Foreword
There are two views that are commonly believed about what will happen to mankind after death.
VIEW ONE: The belief that all have a “soul” that W. E. Vine says is nothing but “the immaterial, invisible part of man,” (“Vine’s Complete Expository Dictionary Of Old And New Testament Words,” page 588) and Robert A. Morey says, that after the death of the body the soul will be nothing but “mental thoughts” (“Death And The Afterlife,” page 79), and this will be the only part of a person that will have eternal life in Heaven; this immaterial something that is nothing but mental thoughts is all that will be in Heaven or Hell, the person it is in will forever be gone. Most that believe all are born with an immortal “soul” have only a vague unclear understanding or even no idea of what they believe this unknown something they believe to be in them to be, but “it” (not themselves) is what they believe must be saved, and only “it” will be in Heaven if they save “it,” or in Hell if they do not. The belief that everyone has something in them and this something, whatever this nothing but “mental thoughts” could be, will live forever and cannot die makes it not possible for death to be the wages of sin. If a person has something in them that is deathless, it would not be subject to the wages of sin, which is death, and it could not ever be destroyed; this something would be born with eternal life, and it could never die; therefore, it could not be resurrected from the dead.

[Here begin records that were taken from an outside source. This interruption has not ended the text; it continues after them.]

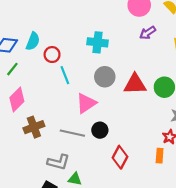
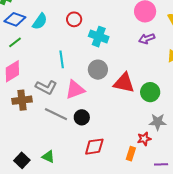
red circle: (52, 55) -> (74, 19), moved
red diamond: (120, 157) -> (94, 147), turned 40
gray L-shape: (58, 162) -> (46, 87), moved

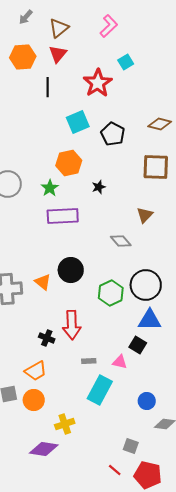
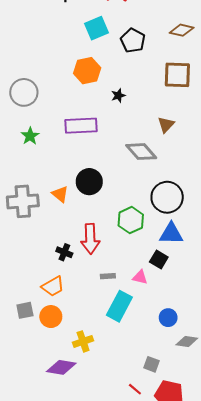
green star: (50, 188) -> (30, 136), moved
gray diamond: (121, 241) -> (141, 152), size x1.4
green hexagon: (111, 293) -> (131, 220), moved

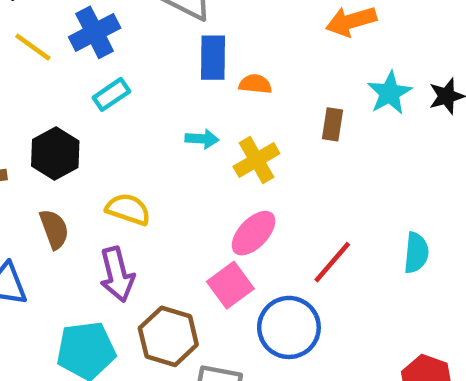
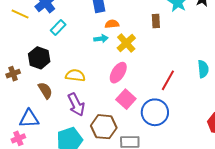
orange semicircle: (255, 84) -> (112, 24), moved
pink ellipse: (253, 233) -> (118, 73), moved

This view has two major divisions.
VIEW TWO: The belief that the person you now are will put on immortality at the resurrection, and it is you (not just some immaterial something in you) that will live forever in Heaven; we, not an immaterial soul, is now in the image of Adam, we, not an immaterial soul, will have the image of Christ (1 Corinthians 15:49). The wages of sin is death, and the lost will die the second death, they do not now have immortality and never will be immortal; those who do not belong to Christ will forever be destroyed after their judgment.

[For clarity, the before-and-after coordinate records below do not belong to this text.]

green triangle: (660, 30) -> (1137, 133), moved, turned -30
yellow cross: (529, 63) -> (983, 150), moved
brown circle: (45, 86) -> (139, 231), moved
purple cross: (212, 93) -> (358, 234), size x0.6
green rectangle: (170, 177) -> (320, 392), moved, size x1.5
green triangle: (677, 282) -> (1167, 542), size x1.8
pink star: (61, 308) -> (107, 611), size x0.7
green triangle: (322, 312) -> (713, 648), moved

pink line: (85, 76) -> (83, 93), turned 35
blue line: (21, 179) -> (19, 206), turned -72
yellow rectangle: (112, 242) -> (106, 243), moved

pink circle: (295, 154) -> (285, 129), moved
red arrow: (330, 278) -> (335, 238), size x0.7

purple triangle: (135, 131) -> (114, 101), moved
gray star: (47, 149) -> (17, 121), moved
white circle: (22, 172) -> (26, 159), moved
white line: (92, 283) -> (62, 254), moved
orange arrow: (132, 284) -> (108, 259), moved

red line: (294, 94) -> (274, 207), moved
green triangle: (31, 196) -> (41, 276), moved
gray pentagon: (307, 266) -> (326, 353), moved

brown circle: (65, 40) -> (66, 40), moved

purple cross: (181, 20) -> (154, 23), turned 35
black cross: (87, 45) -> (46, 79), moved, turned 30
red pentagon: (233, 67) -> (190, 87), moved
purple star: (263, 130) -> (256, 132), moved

Protestant Premillennialists
Most Protestant Premillennialists believe the lost will be totally destroyed, but there are three Premillennial views that are common in Protestant churches on how or where the lost will be destroyed.
If we have either a soul or a spirit that is now immortal and can never die or be dead, how could there be a resurrection of the dead? Do you believe in the resurrection of the dead? If yes, what do you believe will be resurrected; will your dead body be raised from the dead, or do you believe a soul that is not dead will be raised from the dead? When I first begin this study I was surprised and made to tremble at how few believed in the resurrection, and how many there are that do not really know what they believe about it. Many believe some part of themselves will instantly be transited from this world to Heaven or Hell at death without a resurrection before the resurrection and Judgment Day, and before the second coming of Christ, but when they are asked what is the reason for the resurrection, they not only do not know, but have never really thought about it. Death is looked at as being a doorway to life in another form, that death is not really death, and there is nowhere in their thoughts or in their faith for a resurrection for their theology says no one is really dead. The resurrection has been removed from the faith of many by today's theology that says some immortal part of a person will go to Heaven at the moment of death. But is there any life after death before the second coming of Christ and the resurrection of the dead? Paul said it will be at the resurrection when, "This mortal must put on immortality," but if we have a soul that is now immortal, then what is it that is now mortal that will put on immortality at the resurrection?
What does the Bible say about an immortal soul and/or spirit? Together soul and spirit are used about 1,600 times in the Bible, but not one time is immortal ever used in the same verse with either one, “immortality soul or spirit,” “deathless or never dying soul or spirit” is not in the Bible, not even in the King James Version. Immortal and immortality is not in the Old Testament, the promise of immortality is given to no one. In the New Testament, immortal is used only one time in the New Testament, immortality is used five times, all five by Paul. What does he say?
Why are we to "seek for immortality" if we are born immortal? Why will we "put on immortality" if the only part of us that will ever be immortal has been immortal from birth (or before birth)? The fact that a person must "seek for...immortality" and immortality must be "put on" at the resurrection is conclusive proof that a person does not now have immortality, nor does a person have some immaterial, immortal something in them that cannot die. If Romans 2:7 and 1 Corinthians 15:53 teaches nothing more, it teaches that no part of a person now possess immortality. Not one passage in the Bible says anyone is now immortal; if no one is now immortal, no one can now have a soul that is now immortal. The immortal soul theology is from pagan philosophy, if all have a deathless soul, and we are told that this deathless soul is the only part of a person that will ever be immortal, and it is already immortal, the resurrection is made to be useless.